» **REQUIRED WORK**:
Your answer must be every line of the data that contains "Piano".

» **INPUT RECORDS**:
########

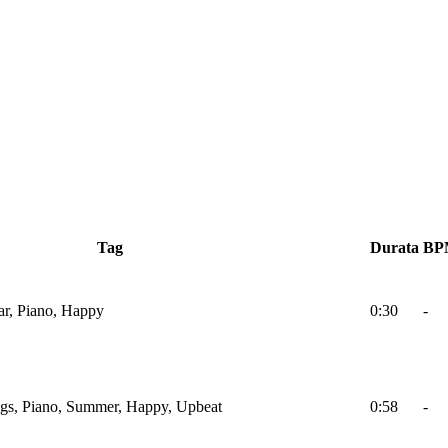
Tag
Durata
BP
ar, Piano, Happy
0:30
-
ings, Piano, Summer, Happy, Upbeat
0:58
-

########

» **RESULT**:
ar, Piano, Happy
ings, Piano, Summer, Happy, Upbeat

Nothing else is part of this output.